__Data for this task__
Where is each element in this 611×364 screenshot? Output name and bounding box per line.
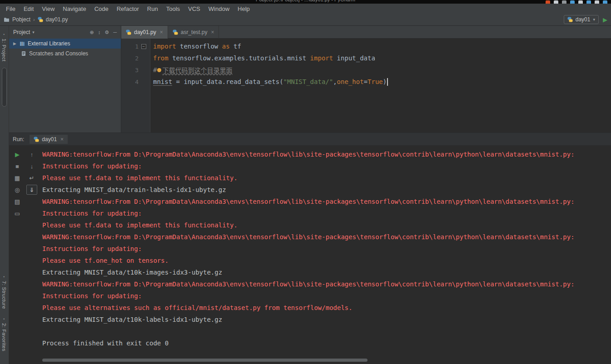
- up-stack-trace-icon[interactable]: ↑: [26, 148, 37, 160]
- console-line: WARNING:tensorflow:From D:\ProgramData\A…: [42, 278, 610, 290]
- tree-item-external-libraries[interactable]: ▶External Libraries: [9, 39, 121, 49]
- restore-layout-icon[interactable]: ▦: [12, 172, 23, 184]
- python-file-icon: [126, 30, 131, 35]
- left-tool-stripe: ▪ 1: Project ▪ 7: Structure ▪ 2: Favorit…: [0, 26, 9, 364]
- python-file-icon: [38, 17, 43, 22]
- menu-item-code[interactable]: Code: [90, 5, 113, 13]
- pin-icon[interactable]: ◎: [12, 184, 23, 196]
- console-line: Instructions for updating:: [42, 160, 610, 172]
- run-panel-label: Run:: [13, 136, 24, 143]
- menu-item-tools[interactable]: Tools: [162, 5, 184, 13]
- locate-icon[interactable]: ⊕: [90, 30, 94, 35]
- menu-item-file[interactable]: File: [2, 5, 20, 13]
- scratches-icon: [21, 51, 26, 56]
- editor-tab-asr-test-py[interactable]: asr_test.py×: [168, 26, 219, 39]
- scroll-to-end-icon[interactable]: ⇓: [26, 185, 37, 195]
- tool-button-project[interactable]: ▪ 1: Project: [1, 32, 7, 62]
- tool-icon-3[interactable]: [570, 0, 575, 4]
- breadcrumb-project[interactable]: Pobject: [12, 16, 30, 23]
- menu-item-help[interactable]: Help: [233, 5, 254, 13]
- down-stack-trace-icon[interactable]: ↓: [26, 160, 37, 172]
- run-tab-label: day01: [42, 136, 57, 143]
- console-line: WARNING:tensorflow:From D:\ProgramData\A…: [42, 231, 610, 243]
- console-line: Instructions for updating:: [42, 207, 610, 219]
- run-tab-day01[interactable]: day01 ×: [30, 135, 68, 144]
- console-line: Process finished with exit code 0: [42, 337, 610, 349]
- favorites-tool-icon: ▪: [2, 317, 6, 321]
- menu-item-view[interactable]: View: [38, 5, 59, 13]
- tool-icon-2[interactable]: [562, 0, 566, 4]
- title-bar-icons: [546, 0, 607, 4]
- chevron-right-icon[interactable]: ▶: [13, 41, 17, 46]
- menu-item-edit[interactable]: Edit: [20, 5, 38, 13]
- left-stripe-indicator: [2, 68, 7, 107]
- menu-item-vcs[interactable]: VCS: [184, 5, 204, 13]
- text-caret: [387, 78, 388, 86]
- project-panel-title[interactable]: Project: [13, 29, 30, 35]
- line-number: 4: [121, 79, 139, 85]
- tool-icon-1[interactable]: [554, 0, 558, 4]
- run-controls: day01 ▾ ▶: [564, 15, 607, 24]
- window-title: Pobject [D:\Pobject] - ...\day01.py - Py…: [0, 0, 611, 2]
- close-icon[interactable]: ×: [211, 29, 214, 35]
- workspace: ▪ 1: Project ▪ 7: Structure ▪ 2: Favorit…: [0, 26, 611, 364]
- run-config-label: day01: [576, 16, 591, 23]
- console-toolbar: ↑↓↵⇓: [26, 148, 37, 196]
- settings-icon[interactable]: ⚙: [104, 30, 109, 35]
- tool-icon-4[interactable]: [578, 0, 583, 4]
- tool-button-favorites[interactable]: ▪ 2: Favorites: [1, 317, 7, 352]
- console-line: Instructions for updating:: [42, 243, 610, 255]
- console-line: Please use alternatives such as official…: [42, 302, 610, 314]
- intention-bulb-icon[interactable]: [157, 68, 161, 72]
- run-config-selector[interactable]: day01 ▾: [564, 15, 599, 24]
- console-line: Extracting MNIST_data/t10k-labels-idx1-u…: [42, 314, 610, 325]
- console-line: [42, 325, 610, 337]
- title-bar: Pobject [D:\Pobject] - ...\day01.py - Py…: [0, 0, 611, 4]
- horizontal-scrollbar[interactable]: [42, 359, 368, 362]
- collapse-all-icon[interactable]: ↕: [98, 30, 101, 35]
- tool-icon-7[interactable]: [603, 0, 607, 4]
- breadcrumb-separator-icon: ›: [33, 17, 35, 22]
- console-output[interactable]: WARNING:tensorflow:From D:\ProgramData\A…: [42, 148, 610, 358]
- run-tool-window: Run: day01 × ▶■▦◎▤▭ ↑↓↵⇓ WARNING:tensorf…: [9, 133, 611, 364]
- project-tree: ▶External LibrariesScratches and Console…: [9, 39, 121, 59]
- console-line: Extracting MNIST_data/train-labels-idx1-…: [42, 184, 610, 196]
- hide-panel-icon[interactable]: ─: [113, 30, 117, 35]
- browser-icon[interactable]: [546, 0, 550, 4]
- breadcrumb-file[interactable]: day01.py: [46, 16, 68, 23]
- menu-item-refactor[interactable]: Refactor: [113, 5, 143, 13]
- console-line: WARNING:tensorflow:From D:\ProgramData\A…: [42, 196, 610, 207]
- fold-icon[interactable]: −: [139, 44, 149, 49]
- console-line: Please use tf.one_hot on tensors.: [42, 255, 610, 266]
- menu-item-run[interactable]: Run: [143, 5, 162, 13]
- line-number: 3: [121, 67, 139, 74]
- stop-icon[interactable]: ■: [12, 160, 23, 172]
- editor-gutter: 1−234: [121, 39, 150, 133]
- rerun-icon[interactable]: ▶: [12, 148, 23, 160]
- editor-tabbar: day01.py×asr_test.py×: [121, 26, 611, 39]
- tree-item-scratches-and-consoles[interactable]: Scratches and Consoles: [9, 49, 121, 59]
- soft-wrap-icon[interactable]: ↵: [26, 172, 37, 184]
- close-icon[interactable]: ×: [160, 29, 163, 35]
- console-line: Please use tf.data to implement this fun…: [42, 219, 610, 231]
- project-toolbar: ⊕↕⚙─: [90, 30, 117, 35]
- close-icon[interactable]: ×: [60, 136, 64, 143]
- folder-icon: [4, 17, 10, 22]
- tool-button-structure[interactable]: ▪ 7: Structure: [1, 275, 7, 309]
- code-area[interactable]: 1−234 import tensorflow as tffrom tensor…: [121, 39, 611, 133]
- clear-all-icon[interactable]: ▭: [12, 207, 23, 219]
- editor-tab-day01-py[interactable]: day01.py×: [121, 26, 168, 39]
- project-tool-icon: ▪: [2, 32, 6, 36]
- run-button[interactable]: ▶: [603, 16, 607, 23]
- line-number: 2: [121, 55, 139, 62]
- chevron-down-icon[interactable]: ▾: [32, 30, 35, 34]
- console-line: WARNING:tensorflow:From D:\ProgramData\A…: [42, 148, 610, 160]
- menu-item-window[interactable]: Window: [204, 5, 233, 13]
- tool-icon-5[interactable]: [586, 0, 591, 4]
- print-icon[interactable]: ▤: [12, 196, 23, 207]
- tool-icon-6[interactable]: [595, 0, 599, 4]
- console-line: Please use tf.data to implement this fun…: [42, 172, 610, 184]
- editor-code[interactable]: import tensorflow as tffrom tensorflow.e…: [150, 39, 611, 133]
- console-line: Extracting MNIST_data/t10k-images-idx3-u…: [42, 266, 610, 278]
- menu-item-navigate[interactable]: Navigate: [59, 5, 90, 13]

__To do__
Filter the entries above and copy only the lines that hold "Instructions".

__Answer section__
- console-line: Instructions for updating:: [42, 160, 610, 172]
- console-line: Instructions for updating:: [42, 207, 610, 219]
- console-line: Instructions for updating:: [42, 243, 610, 255]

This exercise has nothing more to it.